# IMDB sentiment analysis using RNN

In [17]:
from torchtext.datasets import IMDB
from torch.utils.data.dataset import random_split
import torch
import torch.nn as nn

In [6]:
train_dataset = IMDB(split='train')
test_dataset = IMDB(split='test')

In [9]:
## Step 1: creating the datasets
torch.manual_seed(1)
train_dataset, valid_dataset = random_split(list(train_dataset), [20000, 5000])

In [10]:
test_dataset = list(test_dataset)

In [12]:
## Step 2: finding unique tokens (words)
import re
from collections import Counter, OrderedDict

def tokenizer(text):
    text = re.sub('<[^>]*>', '', text)
    emoticons = re.findall('(?::|;|=)(?:-)?(?:\)|\(|D|P)', text.lower())
    text = re.sub('[\W]+', ' ', text.lower()) +\
        ' '.join(emoticons).replace('-', '')
    tokenized = text.split()
    return tokenized

  emoticons = re.findall('(?::|;|=)(?:-)?(?:\)|\(|D|P)', text.lower())
  text = re.sub('[\W]+', ' ', text.lower()) +\


In [13]:
token_counts = Counter()
for label, line in train_dataset:
    tokens = tokenizer(line)
    token_counts.update(tokens)

print('Vocab-size:', len(token_counts))

Vocab-size: 69023


In [14]:
## Step 3: encoding each unique token into integers
from torchtext.vocab import vocab
sorted_by_freq_tuples = sorted(
    token_counts.items(), key=lambda x: x[1], reverse=True
)
ordered_dict = OrderedDict(sorted_by_freq_tuples)
vocab = vocab(ordered_dict)
vocab.insert_token("<pad>", 0)
vocab.insert_token("<unk>", 1)
vocab.set_default_index(1)

In [15]:
print([vocab[token] for token in ['this','is','an','example']])

[11, 7, 35, 457]


 If we have q tokens (that is, the size of token_counts
passed to Vocab, which in this case is 69,023), then all tokens that haven’t been seen before, and are
thus not included in token_counts, will be assigned the integer 1 (a placeholder for the unknown to-
ken). In other words, the index 1 is reserved for unknown words.
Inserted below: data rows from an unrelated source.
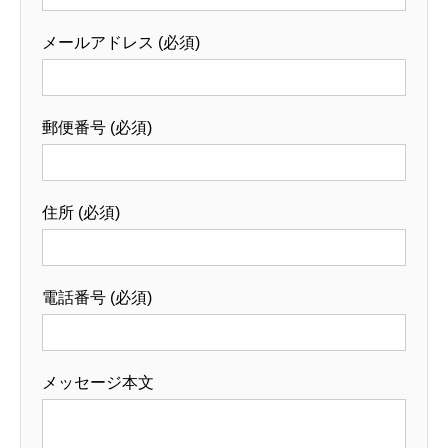
メールアドレス (必須)
郵便番号 (必須)
住所 (必須)
電話番号 (必須)
メッセージ本文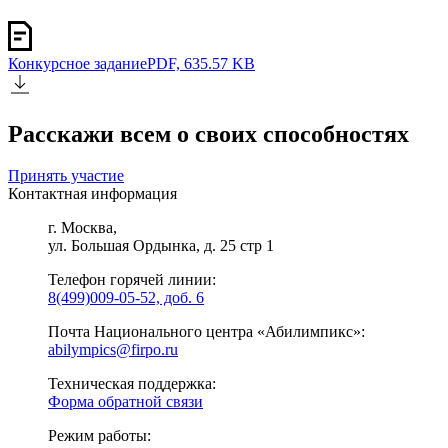
Конкурсное задание
PDF, 635.57 KB
Расскажи всем о своих способностях
Принять участие
Контактная информация
г. Москва,
ул. Большая Ордынка, д. 25 стр 1
Телефон горячей линии:
8(499)009-05-52, доб. 6
Почта Национального центра «Абилимпикс»:
abilympics@firpo.ru
Техническая поддержка:
Форма обратной связи
Режим работы: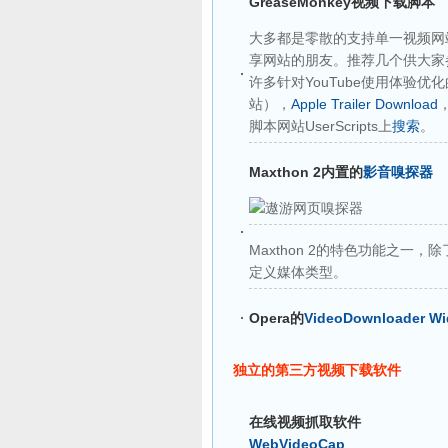
GreaseMonkey视频下载脚本
大多都是零散的支持单一视频网站
享网站的朋友。推荐几个供大家
许多针对YouTube使用体验优
站），
Apple Trailer Download
脚本网站UserScripts上
搜索
。
Maxthon 2内置的
影音嗅探器
Maxthon 2的特色功能之一
定义媒体类型。
Opera的
VideoDownloader Wi
独立的第三方视频下载软件
在线视频抓取软件
WebVideoCap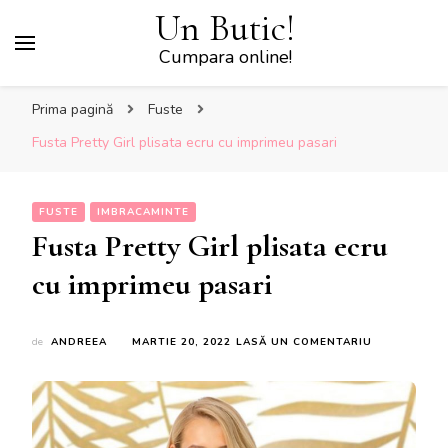
Un Butic!
Cumpara online!
Prima pagină
Fuste
Fusta Pretty Girl plisata ecru cu imprimeu pasari
FUSTE
IMBRACAMINTE
Fusta Pretty Girl plisata ecru
cu imprimeu pasari
LA
de
ANDREEA
MARTIE 20, 2022
LASĂ UN COMENTARIU
FUSTA
PRETTY
GIRL
PLISATA
ECRU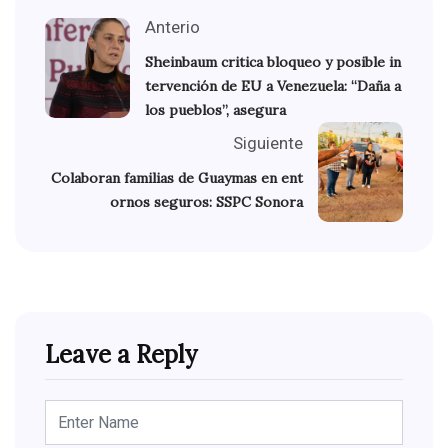
Anterio
Sheinbaum critica bloqueo y posible in
tervención de EU a Venezuela: “Daña a
los pueblos”, asegura
Siguiente
Colaboran familias de Guaymas en ent
ornos seguros: SSPC Sonora
Leave a Reply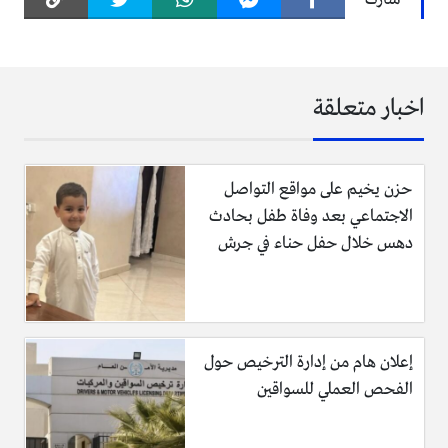
اخبار متعلقة
حزن يخيم على مواقع التواصل
الاجتماعي بعد وفاة طفل بحادث
دهس خلال حفل حناء في جرش
إعلان هام من إدارة الترخيص حول
الفحص العملي للسواقين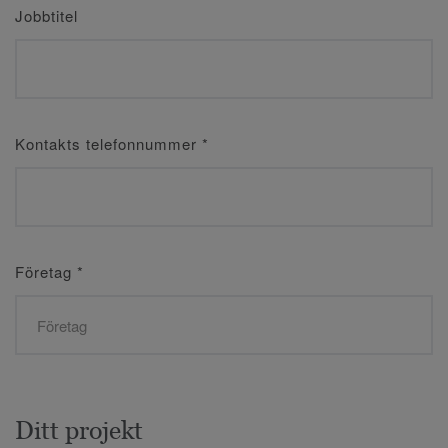
Jobbtitel
Kontakts telefonnummer
*
Företag
*
Ditt projekt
Another reserved value is the integer
0, which serves as a placeholder, a so-called padding token, for adjusting the sequence length. 

In [21]:
## Step 3-A: defining the functions for transformation
text_pipeline = lambda x: [vocab[token] for token in tokenizer(x)]
label_pipeline = lambda x: 1. if x == 2 else 0.

In [22]:
## Step 3-B: wrap the encode and transformation function
def collate_batch(batch):
    label_list, text_list, lengths = [], [], []
    for _label, _text in batch:
        label_list.append(label_pipeline(_label))
        processed_text = torch.tensor(text_pipeline(_text), dtype=torch.int64)
        text_list.append(processed_text)
        lengths.append(processed_text.size(0))
    label_list = torch.tensor(label_list)
    lengths = torch.tensor(lengths)
    padded_text_list = nn.utils.rnn.pad_sequence(
        text_list, batch_first=True
    )
    return padded_text_list, label_list, lengths

In [23]:
## Taking a small batch
from torch.utils.data import DataLoader
dataloader = DataLoader(train_dataset, batch_size=4, shuffle=False, collate_fn=collate_batch)

In [24]:
text_batch, label_batch, length_batch = next(iter(dataloader))
print(text_batch)
print(label_batch)
print(length_batch)
print(text_batch.shape)

tensor([[   35,  1739,     7,   449,   721,     6,   301,     4,   787,     9,
             4,    18,    44,     2,  1705,  2460,   186,    25,     7,    24,
           100,  1874,  1739,    25,     7, 34415,  3568,  1103,  7517,   787,
             5,     2,  4991, 12401,    36,     7,   148,   111,   939,     6,
         11598,     2,   172,   135,    62,    25,  3199,  1602,     3,   928,
          1500,     9,     6,  4601,     2,   155,    36,    14,   274,     4,
         42945,     9,  4991,     3,    14, 10296,    34,  3568,     8,    51,
           148,    30,     2,    58,    16,    11,  1893,   125,     6,   420,
          1214,    27, 14542,   940,    11,     7,    29,   951,    18,    17,
         15994,   459,    34,  2480, 15211,  3713,     2,   840,  3200,     9,
          3568,    13,   107,     9,   175,    94,    25,    51, 10297,  1796,
            27,   712,    16,     2,   220,    17,     4,    54,   722,   238,
           395,     2,   787,    32,    27,  5236,  

In [25]:
# dividing all three datasets into data loaders with a batch size of 32
batch_size = 32
train_dl = DataLoader(train_dataset, batch_size=batch_size, shuffle=True, collate_fn=collate_batch)
valid_dl = DataLoader(valid_dataset, batch_size=batch_size, shuffle=False, collate_fn=collate_batch)
test_dl = DataLoader(test_dataset, batch_size=batch_size, shuffle=False,collate_fn=collate_batch)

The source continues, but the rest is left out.